Thanks, EJ. I sincerely appreciate what you posted and agree totally with your statement of seeing 'dramatic results' from feeding mineral. True story for us, as well. It is amazing the problems that go away and the increase in performance that is realized when on good nutrition. Nutrition and genetics are the foundation for performance and go hand-in-hand.
Remember, partly the deal with the lower phos is that cattle eat grams not percents. So a higher percent of phos doesn't do much good if the cattle won't eat the mineral. Phos is bitter and it is hard to get a high phos mineral into the cattle. Phosphorus is the most expensive ingredient in mineral and if more is added than required, it drives the price of the mineral up. I hate to see producers pay for something they don't need. We have been on this program for going on 11 years and I can honestly tell you that we have eliminated almost every problem. Of course, our cows get fed well, we don't expect the mineral to do it alone. By fed well, I don't mean second cutting alfalfa hay either. I mean a balance of CRP hay, some alfalfa hay for protein, and grass hay. They look good and are nutritionally sound. I didn't think the day would ever come when we would calve out without losing a calf or doctoring any. That has happened last year and now this year. Believe me, after what we have been through, we never will take it for granted. We remember to count our blessings.
Sick cattle are not normal, healthy cattle are normal if you provide what is lacking in their diet, and most times it is NOT PROTEIN. 10% protein hay is good enough for a range cow. I don't think a lot of people know that. They add protein and skip mineral. Just doesn't work. I read all the things on this board about doctoring cattle. Tsk, tsk. Just getting them on good mineral could make their life easier and the cattle would do better. If I were them, I would try a good mineral program on one bunch of yearlings or cows, just to prove the benefits to myself.
Only problem with a good mineral program, is the horses don't get used as much!!!
And I agree with you about energy. Everything you read stresses energy anymore. In fact, articles now say to meet the energy requirements and the protein requirements will take care of itself. Wonder why the 'feed stores' don't read this stuff? Maybe because energy is cheap and they have made their living off of selling high priced protein.
I have a chart put out by Western Beef Producer that compares the price of protein from many sources. Boy, is that an eye-opener. According to their findings, alfalfa hay at $130/ton is the cheapest protein available. Yet, long time ranchers would choke at paying $130/ton for alfalfa, but will pay $500/ton for protein from a feed store. Alfalfa, especially second cutting should be used as a supplement to other forage, not meant as a complete diet. It is just way too rich for range cattle. If we remember to try to feed what we grow on our ranch, we can get by pretty well. Mixing different kinds of hay seems to be a real good thing to do and keep problems to a minimum.
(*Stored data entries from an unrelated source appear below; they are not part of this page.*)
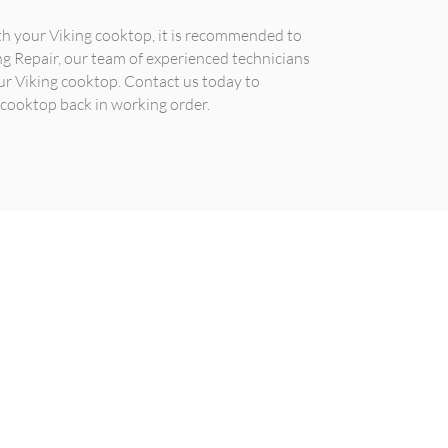
ith your Viking cooktop, it is recommended to
ing Repair, our team of experienced technicians
ur Viking cooktop. Contact us today to
 cooktop back in working order.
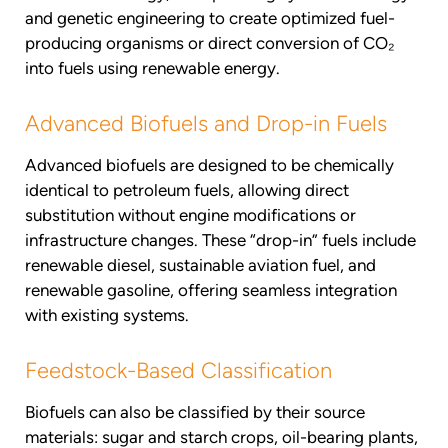
and genetic engineering to create optimized fuel-
producing organisms or direct conversion of CO₂
into fuels using renewable energy.
Advanced Biofuels and Drop-in Fuels
Advanced biofuels are designed to be chemically
identical to petroleum fuels, allowing direct
substitution without engine modifications or
infrastructure changes. These “drop-in” fuels include
renewable diesel, sustainable aviation fuel, and
renewable gasoline, offering seamless integration
with existing systems.
Feedstock-Based Classification
Biofuels can also be classified by their source
materials: sugar and starch crops, oil-bearing plants,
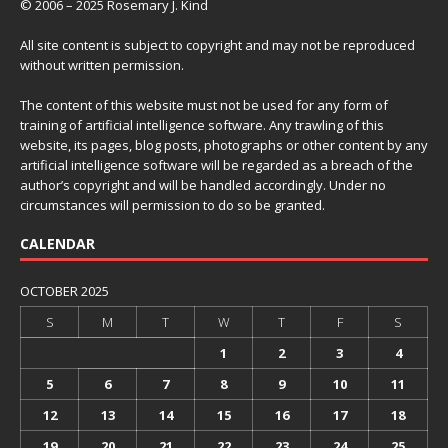
© 2006 – 2025 Rosemary J. Kind
All site content is subject to copyright and may not be reproduced
without written permission.
The content of this website must not be used for any form of
training of artificial intelligence software. Any trawling of this
website, its pages, blog posts, photographs or other content by any
artificial intelligence software will be regarded as a breach of the
author’s copyright and will be handled accordingly. Under no
circumstances will permission to do so be granted.
CALENDAR
OCTOBER 2025
S
M
T
W
T
F
S
1
2
3
4
5
6
7
8
9
10
11
12
13
14
15
16
17
18
19
20
21
22
23
24
25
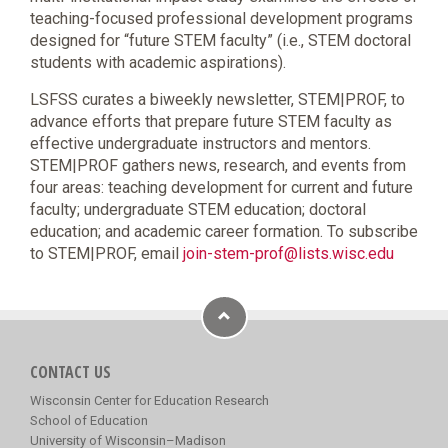
teaching-focused professional development programs
designed for “future STEM faculty” (i.e., STEM doctoral
students with academic aspirations).
LSFSS curates a biweekly newsletter, STEM|PROF, to
advance efforts that prepare future STEM faculty as
effective undergraduate instructors and mentors.
STEM|PROF gathers news, research, and events from
four areas: teaching development for current and future
faculty; undergraduate STEM education; doctoral
education; and academic career formation. To subscribe
to STEM|PROF, email
join-stem-prof@lists.wisc.edu
CONTACT US
Wisconsin Center for Education Research
School of Education
University of Wisconsin–Madison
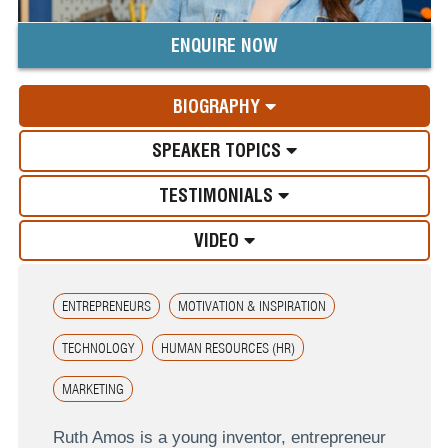
ENQUIRE NOW
BIOGRAPHY
SPEAKER TOPICS
TESTIMONIALS
VIDEO
ENTREPRENEURS
MOTIVATION & INSPIRATION
TECHNOLOGY
HUMAN RESOURCES (HR)
MARKETING
Ruth Amos is a young inventor, entrepreneur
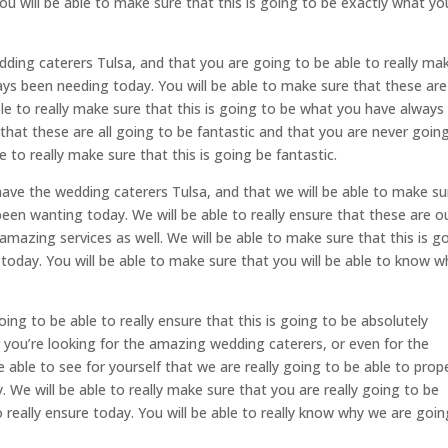
ou will be able to make sure that this is going to be exactly what yo
ing caterers Tulsa, and that you are going to be able to really ma
ays been needing today. You will be able to make sure that these are
ble to really make sure that this is going to be what you have always
 that these are all going to be fantastic and that you are never goin
 to really make sure that this is going be fantastic.
ave the wedding caterers Tulsa, and that we will be able to make su
been wanting today. We will be able to really ensure that these are o
 amazing services as well. We will be able to make sure that this is g
today. You will be able to make sure that you will be able to know w
going to be able to really ensure that this is going to be absolutely
r you’re looking for the amazing wedding caterers, or even for the
e able to see for yourself that we are really going to be able to prop
. We will be able to really make sure that you are really going to be
 really ensure today. You will be able to really know why we are goin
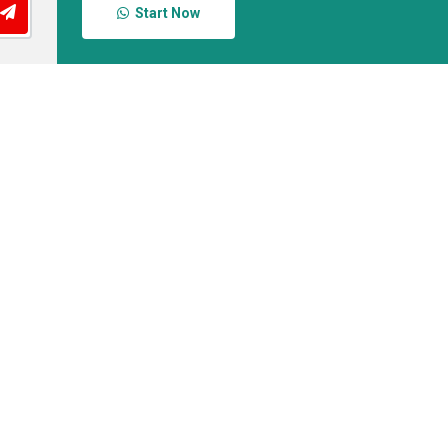
Start Now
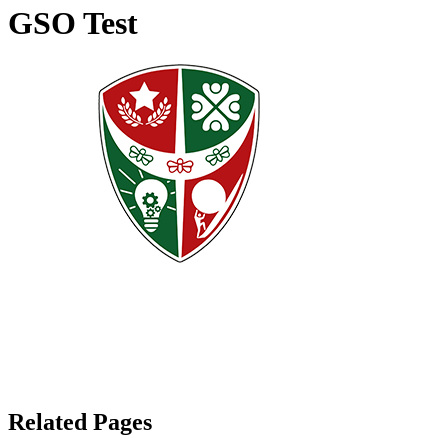
GSO Test
Related Pages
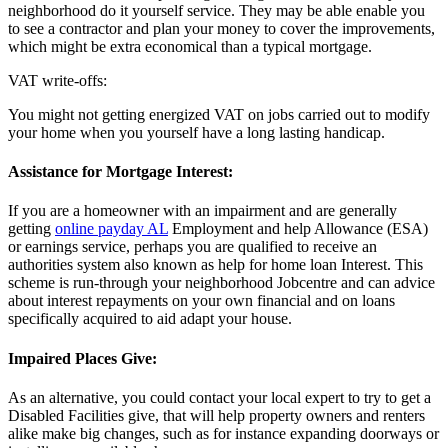
neighborhood do it yourself service. They may be able enable you
to see a contractor and plan your money to cover the improvements,
which might be extra economical than a typical mortgage.
VAT write-offs:
You might not getting energized VAT on jobs carried out to modify
your home when you yourself have a long lasting handicap.
Assistance for Mortgage Interest:
If you are a homeowner with an impairment and are generally
getting
online payday AL
Employment and help Allowance (ESA)
or earnings service, perhaps you are qualified to receive an
authorities system also known as help for home loan Interest. This
scheme is run-through your neighborhood Jobcentre and can advice
about interest repayments on your own financial and on loans
specifically acquired to aid adapt your house.
Impaired Places Give:
As an alternative, you could contact your local expert to try to get a
Disabled Facilities give, that will help property owners and renters
alike make big changes, such as for instance expanding doorways or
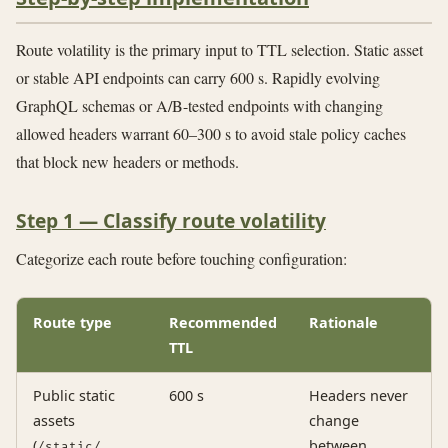
Route volatility is the primary input to TTL selection. Static asset
or stable API endpoints can carry 600 s. Rapidly evolving
GraphQL schemas or A/B-tested endpoints with changing
allowed headers warrant 60–300 s to avoid stale policy caches
that block new headers or methods.
Step 1 — Classify route volatility
Categorize each route before touching configuration:
Route type
Recommended
Rationale
TTL
Public static
600 s
Headers never
assets
change
(
,
between
/static/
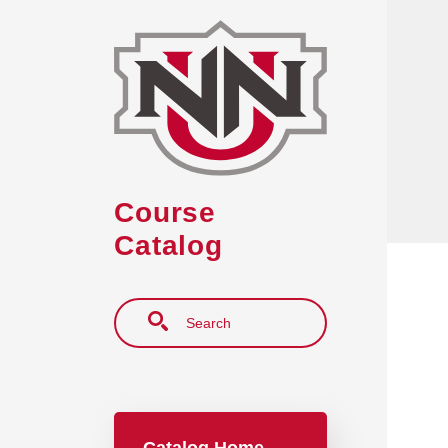
Skip to main content
Course
Catalog
Search
Main navigation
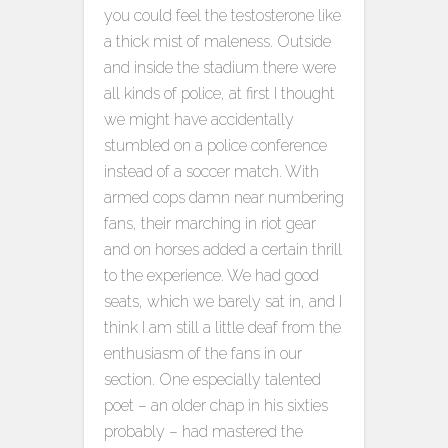
you could feel the testosterone like
a thick mist of maleness. Outside
and inside the stadium there were
all kinds of police, at first I thought
we might have accidentally
stumbled on a police conference
instead of a soccer match. With
armed cops damn near numbering
fans, their marching in riot gear
and on horses added a certain thrill
to the experience. We had good
seats, which we barely sat in, and I
think I am still a little deaf from the
enthusiasm of the fans in our
section. One especially talented
poet – an older chap in his sixties
probably – had mastered the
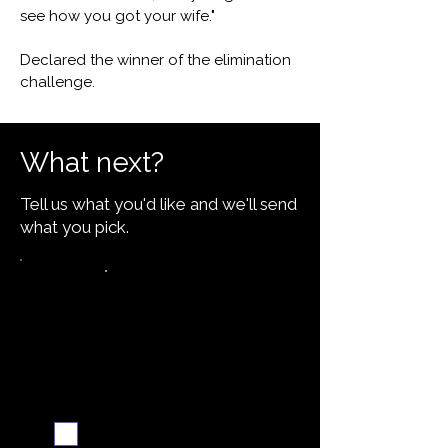
see how you got your wife."
Declared the winner of the elimination
challenge.
What next?
Tell us what you'd like and we'll send
what you pick.
Request the recipe
Email me when ready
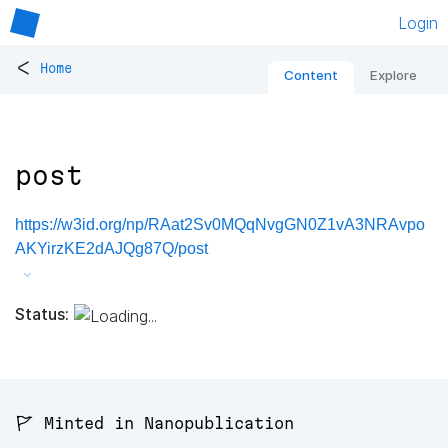
Login
<
Home
Content
Explore
post
https://w3id.org/np/RAat2Sv0MQqNvgGN0Z1vA3NRAvpo
AKYirzKE2dAJQg87Q/post
Status:
🚩 Minted in Nanopublication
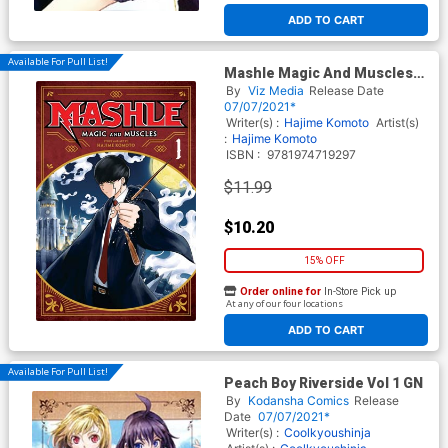
ADD TO CART
Available For Pull List!
Mashle Magic And Muscles
Vol 1 GN
By
Viz Media
Release Date
07/07/2021*
Writer(s) :
Hajime Komoto
Artist(s)
:
Hajime Komoto
ISBN :
9781974719297
$11.99
$10.20
15% OFF
Order online for
In-Store Pick up
At any of our four locations
ADD TO CART
Available For Pull List!
Peach Boy Riverside Vol 1 GN
By
Kodansha Comics
Release
Date
07/07/2021*
Writer(s) :
Coolkyoushinja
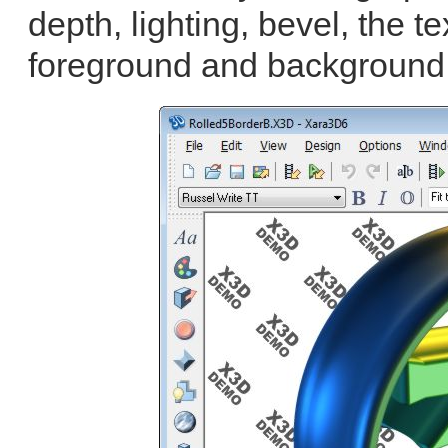
depth, lighting, bevel, the te
foreground and background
Understand what I am discussing here is feeding cattle hay during the winter. The guys feeding cake on grass is a different matter. Cattle need extra protein to digest the dry grass. Not many ranchers do it, but alfalfa hay can be a cheaper alternative to cake, plus they get more dry matter out of the hay than they do the cake and it is usually cheaper per pound of protein. However, getting it to cows on range presents another problem~therefore the use of cake is the most practical choice.
My advice generally is "feed what you can that you raise on your ranch. Supplement only what you KNOW to be lacking, which in our area is copper, zinc and other trace minerals. One of the cheapest things you can do is run a forage test on your hay. Money spent there can save you thousands of dollars."